» Source material:
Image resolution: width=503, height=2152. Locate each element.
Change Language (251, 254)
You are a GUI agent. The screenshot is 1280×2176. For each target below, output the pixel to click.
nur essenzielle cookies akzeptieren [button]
* * *
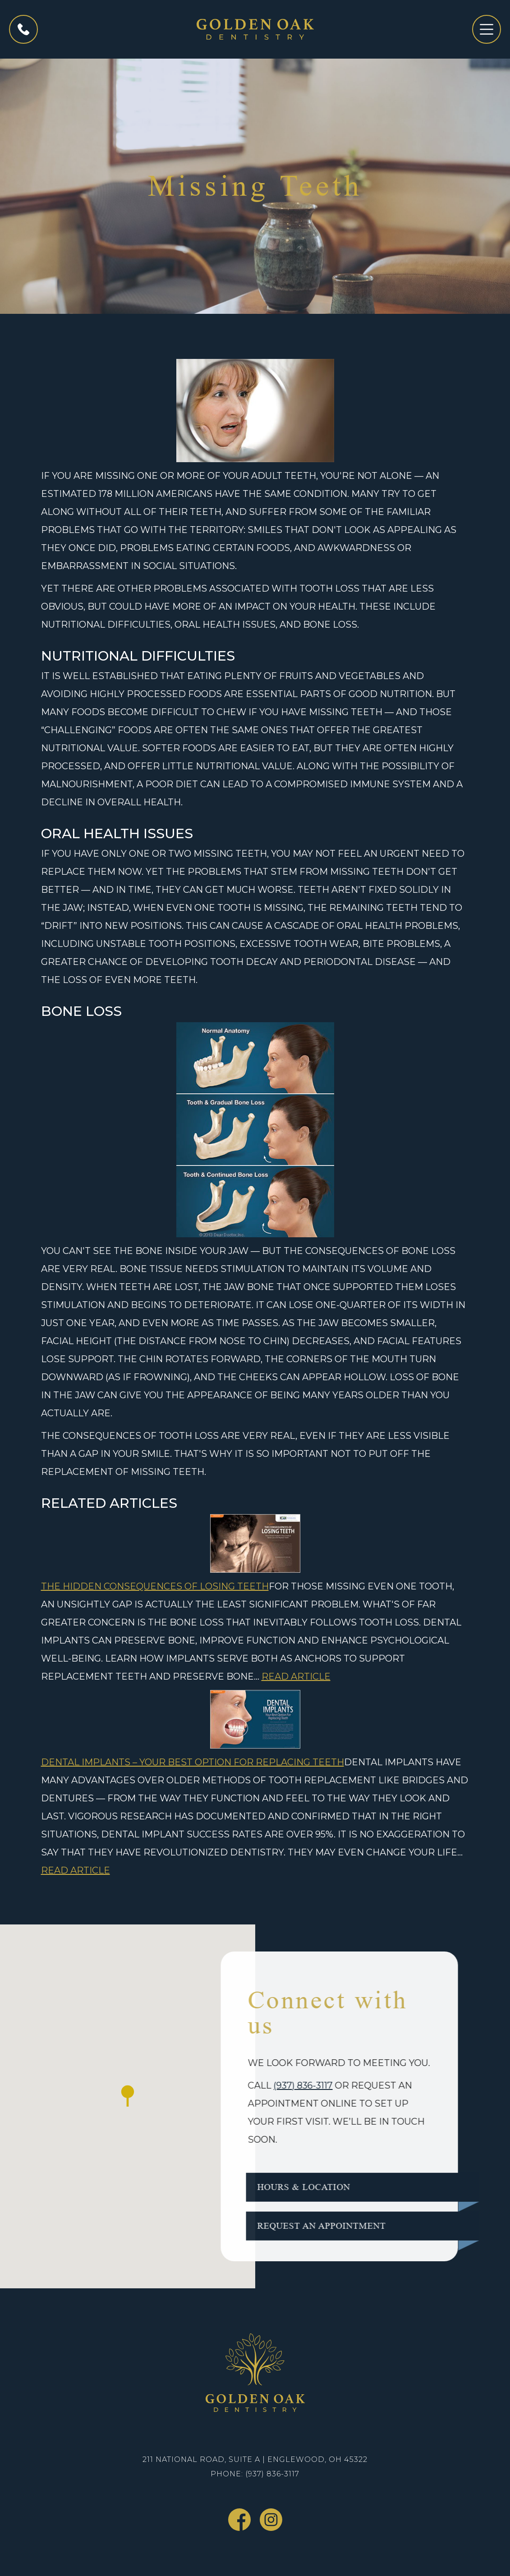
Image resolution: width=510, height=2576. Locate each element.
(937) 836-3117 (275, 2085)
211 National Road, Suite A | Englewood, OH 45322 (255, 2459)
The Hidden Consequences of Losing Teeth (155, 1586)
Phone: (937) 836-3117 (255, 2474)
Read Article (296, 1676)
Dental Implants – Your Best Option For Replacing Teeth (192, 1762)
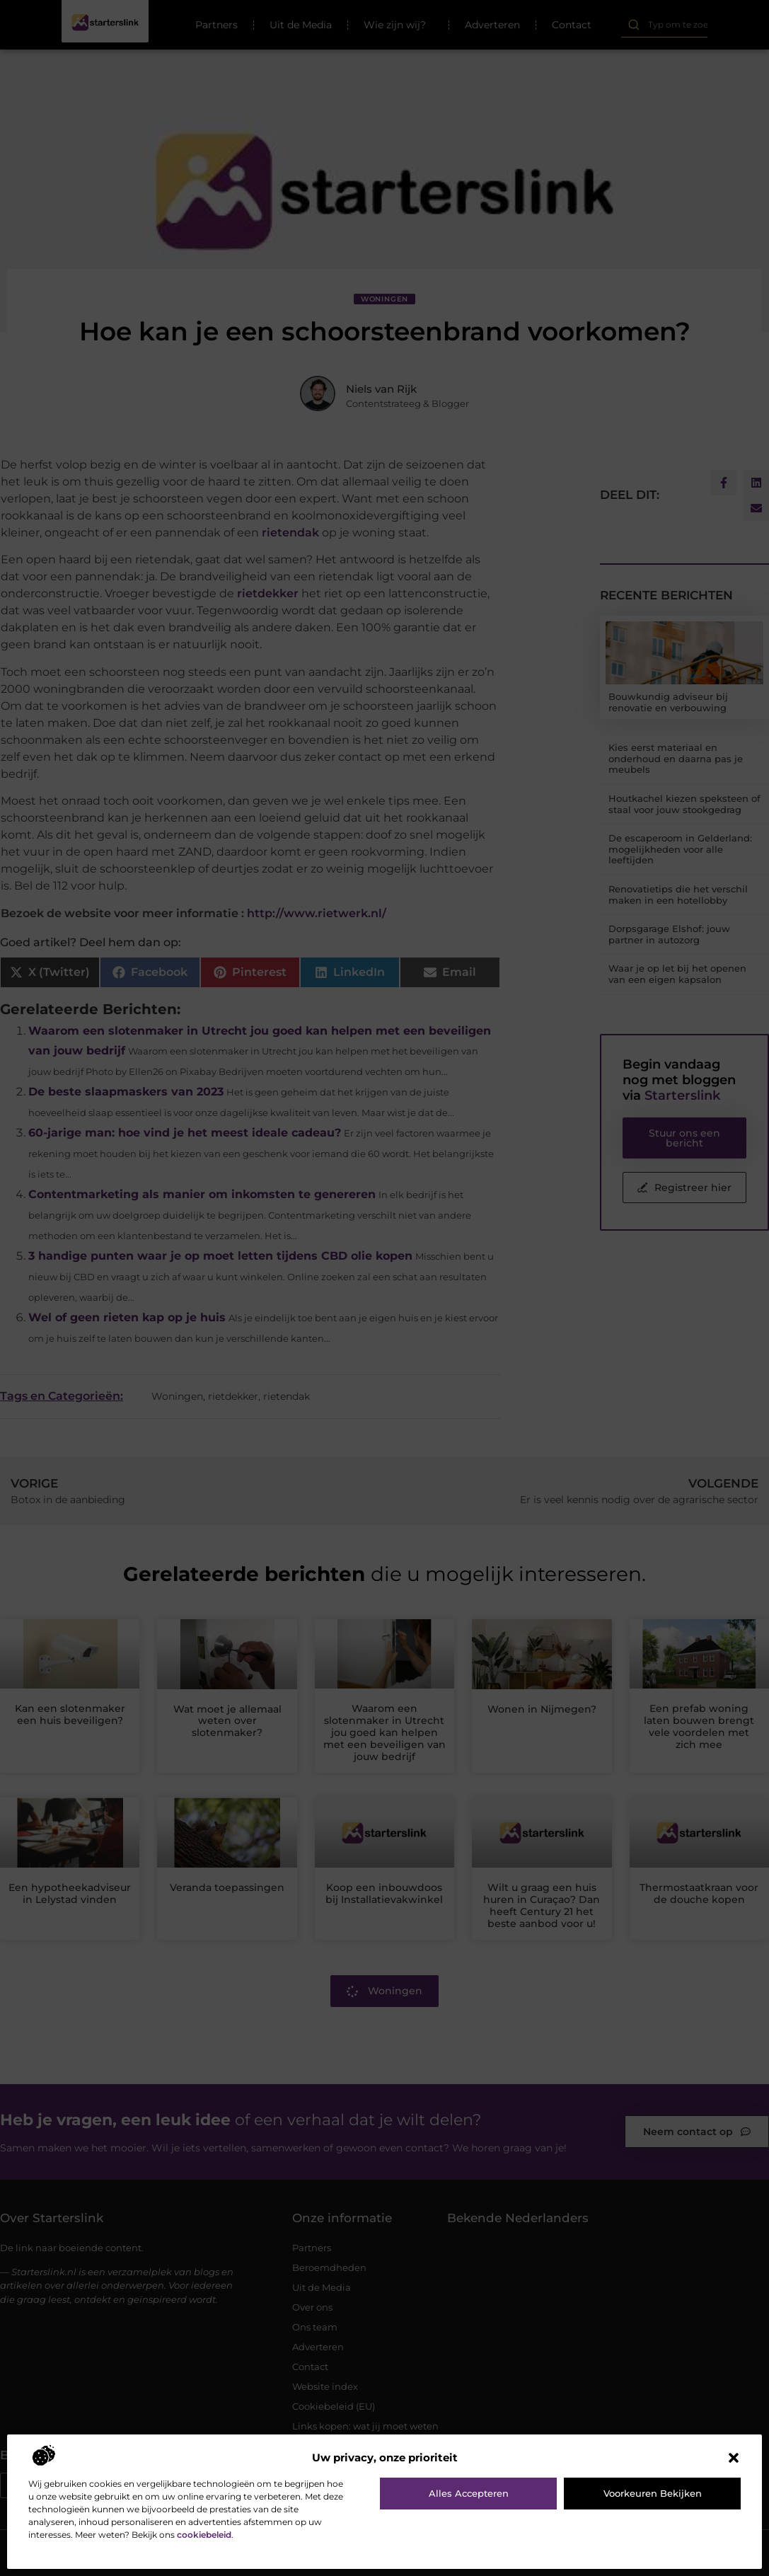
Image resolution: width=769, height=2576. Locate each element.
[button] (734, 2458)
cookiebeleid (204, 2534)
...
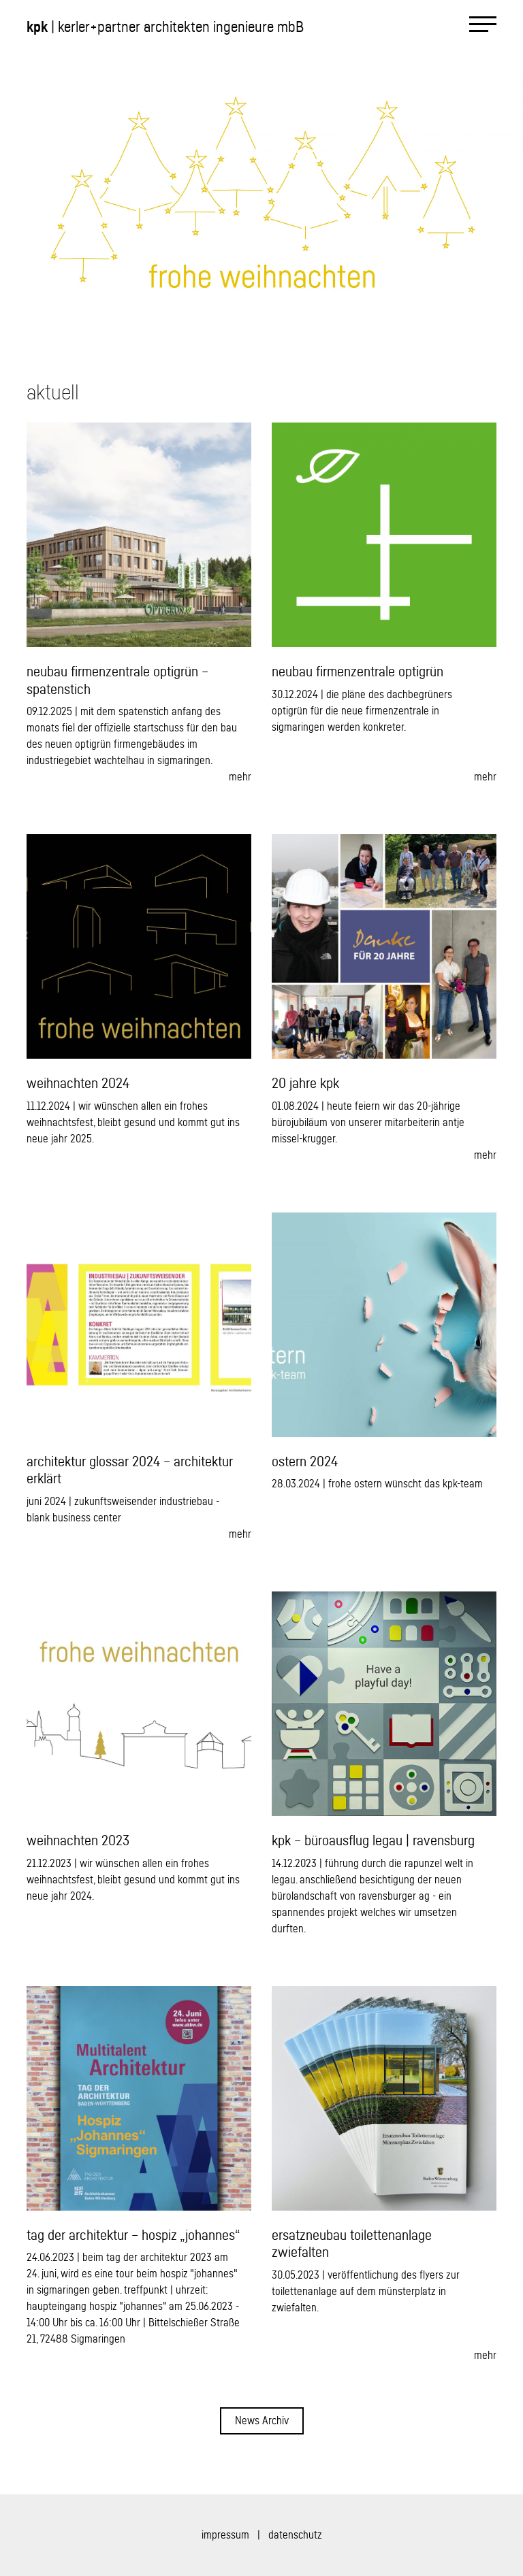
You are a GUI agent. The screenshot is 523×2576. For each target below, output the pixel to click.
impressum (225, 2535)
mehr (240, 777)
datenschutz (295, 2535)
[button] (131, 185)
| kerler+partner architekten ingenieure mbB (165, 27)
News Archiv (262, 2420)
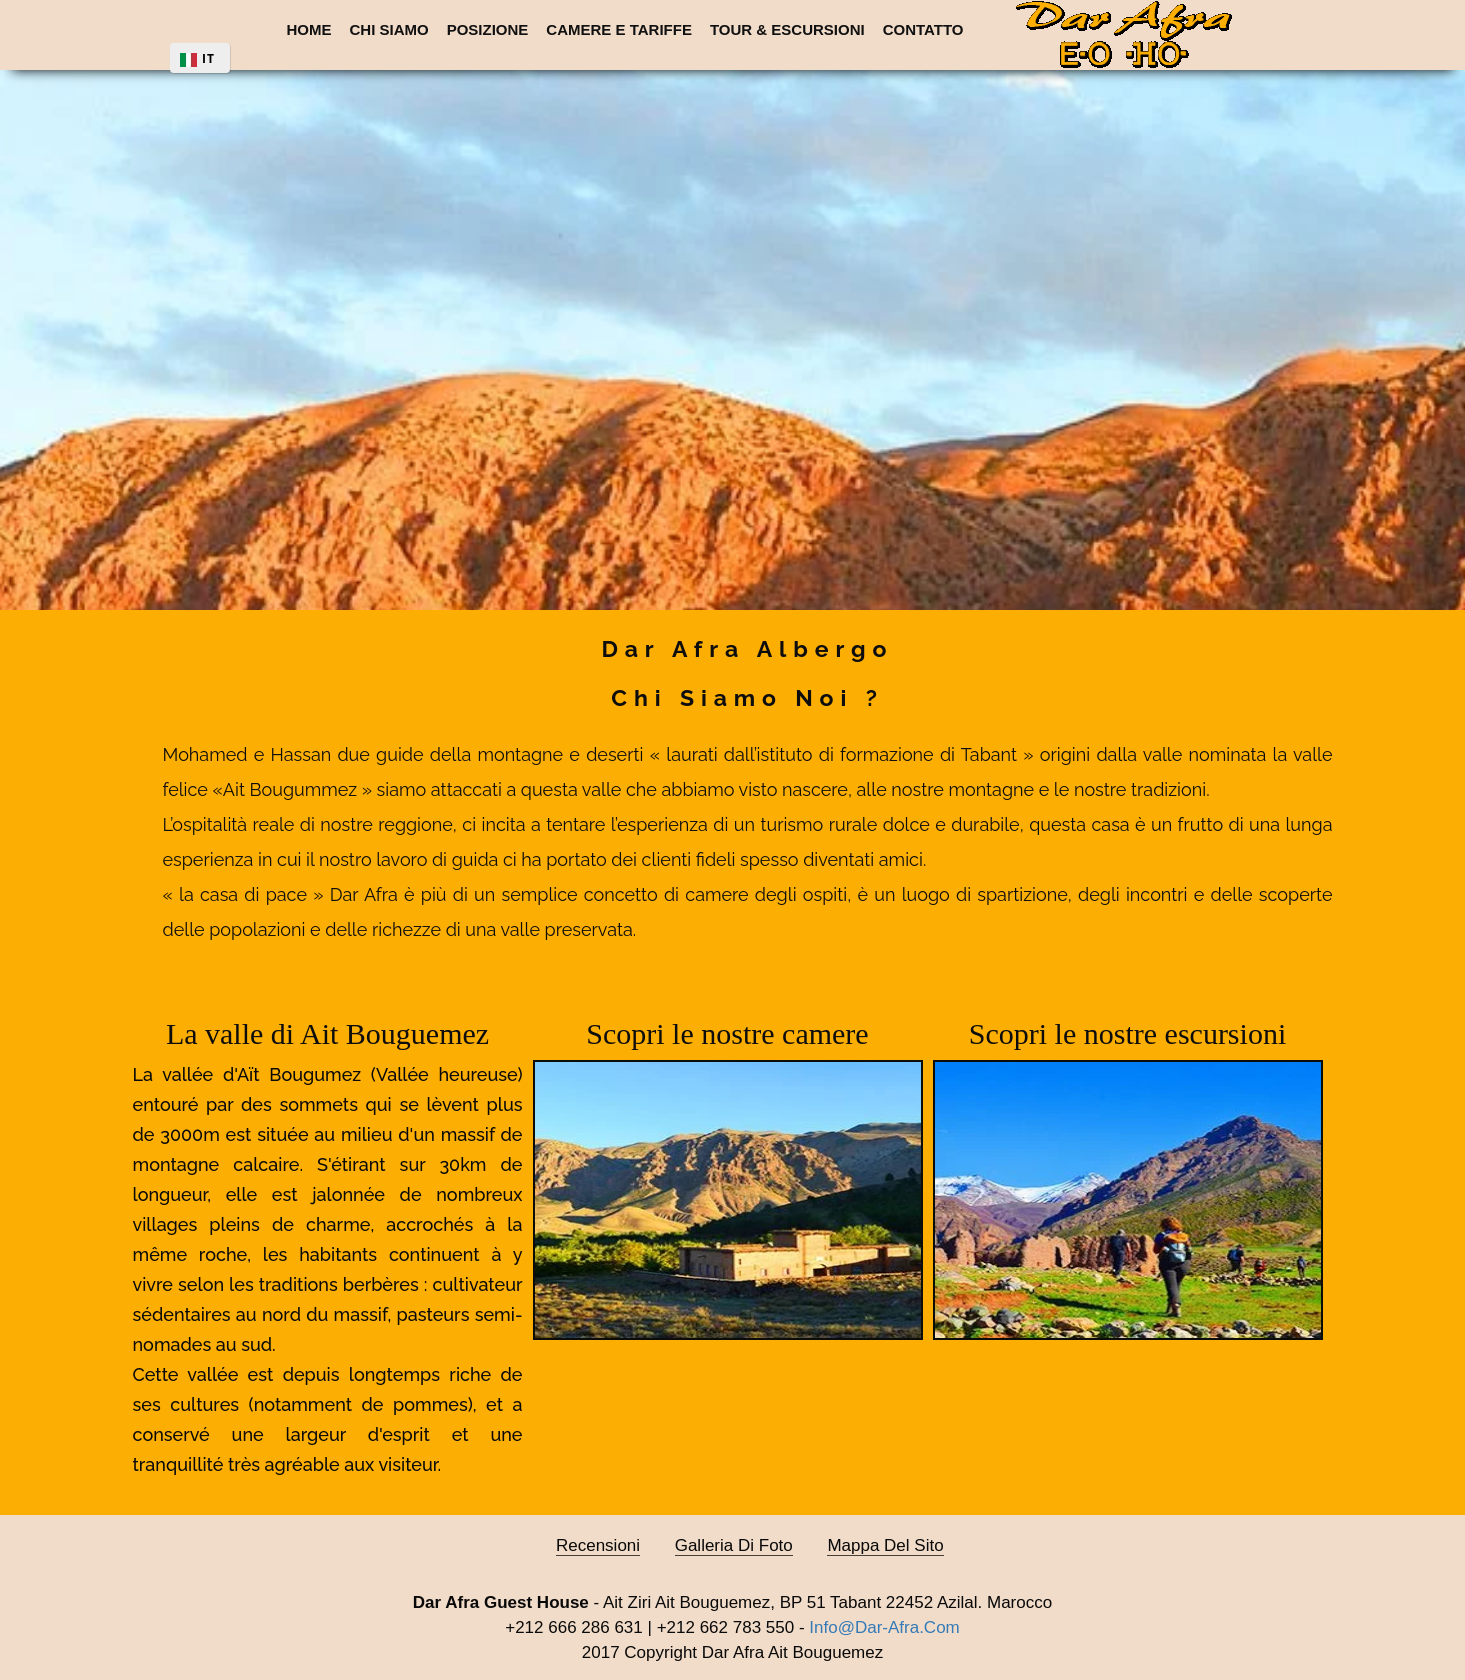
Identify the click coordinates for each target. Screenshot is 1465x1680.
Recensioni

» Problem statement: Every line of the records above that contains the word "agent" should be counted, and only the total given.

» Answer to this exercise: 2